We begin the walk up the hill to the elephant park--got to start out with a toddler bang. Everyone can say "elephant," everyone is Very Excited. We get there and the elephants are actually there! Caked in yellow mud, eating..."What are they eating Ian?" "Hay!" "That's right!" Daisy stands up in her stroller. "Do you see the elephants!" She shakes her head and smiles. Next, on to the giraffes! Oh, that "exhibit" seems to be under construction too. No giraffes. Unbelievably, Ian doesn't freak out and we move on. "Do you guys want to see the seals???" "Yes!" I love walking to the seal area, it's down a hill, deep into the wooded landscape, all cool and damp. We come to a very small pond with a couple of rocks in it and Daisy stops stock still, puts down her sippy and says, like Marilyn Monroe, all girly, sultry and reverent, "Woooow." This is why toddlers are fun, because an empty pond is just as exciting as a gigantic Asian elephant. Then we come to two scruffy, bored, depressed, once-majestic eagles. And it's on to my favorite exhibit, the seals and sea lions. We come to Mr. Seal first, who is a crusty, lumpy, misshapen old guy who makes the same diagonal trajectory in the water over and over again. "Ian! Do you see the seal!!!!" Ian stands, against the glass wall overlooking the chlorine pool, and watches the greenish creature with a surface like the moon slice through the water with an unlikely grace. He silently observes the seal. Then he says, "I love him."

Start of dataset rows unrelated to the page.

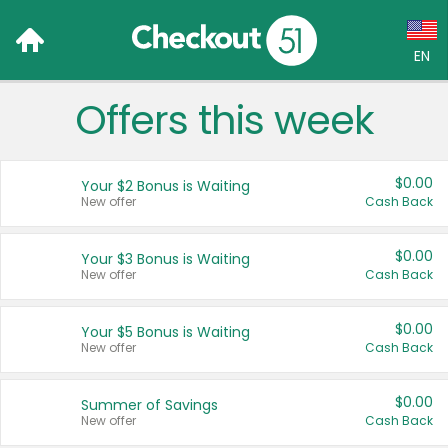
EN
Offers this week
Language:
English (US)
$0.00
Your $2 Bonus is Waiting
Français (CA)
New offer
Cash Back
Country:
$0.00
Your $3 Bonus is Waiting
New offer
Cash Back
Canada
United States
$0.00
Your $5 Bonus is Waiting
New offer
Cash Back
$0.00
Summer of Savings
New offer
Cash Back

We move on to the sea lion who is lying in an alarming sort of dead bloated way on a rock. He langorously raises a fin(?), and that's when I know he's alive. All the strollers are parked in a semicircle around the stone steps of the amphitheatre that surrounds the blue sea lion pool. Daisy walks up to a sparrow on the steps and marvels at it. She turns to look at me, delighted. A sparrow! "Hi birdie!" We swerve up one of the terraced walkways toward the lion's den. Toddlers about Ian's age (I have noticed) have a weird instinctual fear of the big cats. They know they are not fun, fuzzy animals lying harmlessly in the sun. He gets a little apprehensive when I lift him up to observe them. I remember my nephew pulling back the same way. I put Daisy back in the stroller and Ian says, "You ready to go home now, Mommy?" And I say yes. He says, "It's time for lunch. How 'bout macaroni and cheese?" OK. Let's go to the car. And then go home and gloat to Daddy about our lovely outing. "Goodbye lions!!!"